Add script to run and automatically retry tests #542

lfrancke · 2025-07-16T14:20:44Z

This script can be used to run the full test suite and then automatically retry the failing tests a configurable number of times. It can optionally keep the failed namespaces and it writes all the logs to files.

I did create this to run tests locally on my machine but I hope we can also make it usable for CI builds.

I am not the biggest fan of the output as it is very noisy but on the other hand I also don't want to miss crucial information during debugging.

This will generate output like this:

❯ python scripts/auto-retry-tests.py --parallel 4 --attempts-parallel 1 --attempts-serial 1 --venv venv --keep-failed-namespaces  --output-dir test-results
Starting Automated Test Suite with Retry Logic
==============================================

Step 1: Running initial full test suite...

Step 2: Parsing failed tests...
  Found 1 failed tests:
    1. orphaned_resources_nifi-2.4.0,host.k3d.internal_5000_lars_nifi_2.4.0-stackable0.0.0-dev_zookeeper-latest-3.9.3_openshift-false

Step 3: Retrying failed tests...

=== Parallel retries for 1 tests (up to 1 attempts each) ===

--- Parallel attempt 1 ---
Retrying 1 tests in parallel (max 1 at once)...
Running orphaned_resources_nifi-2.4.0,host.k3d.internal_5000_lars... (attempt 1/parallel)...
  ❌ Completed in 10.2m
  ✗ orphaned_resources_nifi-2.4.0,host.k3d.internal_5000_lars_nifi_2.4.0-stackable0.0.0-dev_zookeeper-latest-3.9.3_openshift-false FAILED (attempt 1)
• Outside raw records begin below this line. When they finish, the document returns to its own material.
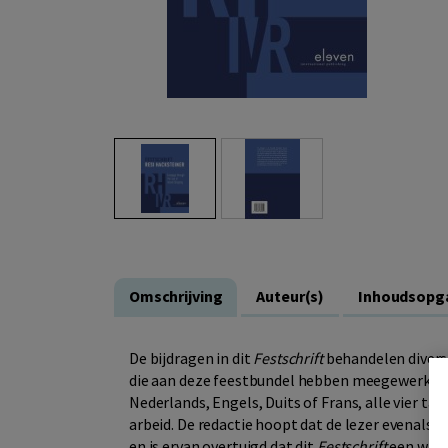
Omschrijving
Auteur(s)
Inhoudsopg
De bijdragen in dit
Festschrift
behandelen divers
die aan deze feestbundel hebben meegewerkt we
Nederlands, Engels, Duits of Frans, alle vier tal
arbeid. De redactie hoopt dat de lezer evenals d
en is ervan overtuigd dat dit
Festschrift
een waar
1 tests still failing after parallel retries, starting serial retries...

=== Serial retries for orphaned_resources_nifi-2.4.0,host.k3d.internal_5000_lars_nifi_2.4.0-stackable0.0.0-dev_zookeeper-latest-3.9.3_openshift-false (up to 1 attempts
Running orphaned_resources_nifi-2.4.0,host.k3d.internal_5000_lars... (attempt 1/serial)... ⏰ Estimated: 10.2m
  ❌ Completed in 10.0m
    📊 Average: 10.1m
📁 State saved to: test-results/test_run_state.json
  ✗ Serial attempt 1 FAILED

📊 Step 4: Generating final report...

📊 Generating final report...
================================================================================
AUTOMATED TEST SUITE REPORT
==============================================
Started: 2025-07-16 15:01:18
Ended: 2025-07-16 15:31:43
Total Duration: 0:30:25.015686

SUMMARY
----------------------------------------------
Total Tests: 1
Passed: 0
Flaky (eventually passed): 0
Failed: 1
Success Rate: 0.0%

FAILED TESTS
----------------------------------------------
  ✗ orphaned_resources_nifi-2.4.0,host.k3d.internal_5000_lars_nifi_2.4.0-stackable0.0.0-dev_zookeeper-latest-3.9.3_openshift-false
    Total attempts: 3
    Namespace kept for debugging: kuttl-test-liberal-horse
    Average runtime: 10.1m (from 2 runs)
    Last error: failed in step 1-install-zk...

NAMESPACE MANAGEMENT
----------------------------------------------
Namespaces kept for debugging: 1
  - kuttl-test-liberal-horse

RUNTIME STATISTICS
----------------------------------------------
Total test runs recorded: 2
Overall average runtime: 10.1m
Overall median runtime: 10.1m
Fastest test run: 10.0m
Slowest test run: 10.2m

Slowest tests (by average):
  orphaned_resources_nifi-2.4.0,host.k3d.internal_5000_lars_nifi_2.4.0-stackable0.0.0-dev_zookeeper-latest-3.9.3_openshift-false: 10.1m

Fastest tests (by average):
  orphaned_resources_nifi-2.4.0,host.k3d.internal_5000_lars_nifi_2.4.0-stackable0.0.0-dev_zookeeper-latest-3.9.3_openshift-false: 10.1m

CONFIGURATION
----------------------------------------------
Parallel: 4
Parallel retry attempts: 1
Serial retry attempts: 1
Keep failed namespaces: True
Virtualenv: venv

Text report saved to: test-results/test_report.txt
Detailed JSON report saved to: test-results/detailed_report.json

sbernauer · 2025-07-25T12:37:12Z

I think I would prefer to have --keep-failed-namespaces by default.
A namespace is quickly deleted, but you can wait for an hour just to come back to the tests and have to re-run the test because the namespace was deleted.
For CI we can disable it (although it also doesn't hurt, as the replicated cluster is deleted afterwards)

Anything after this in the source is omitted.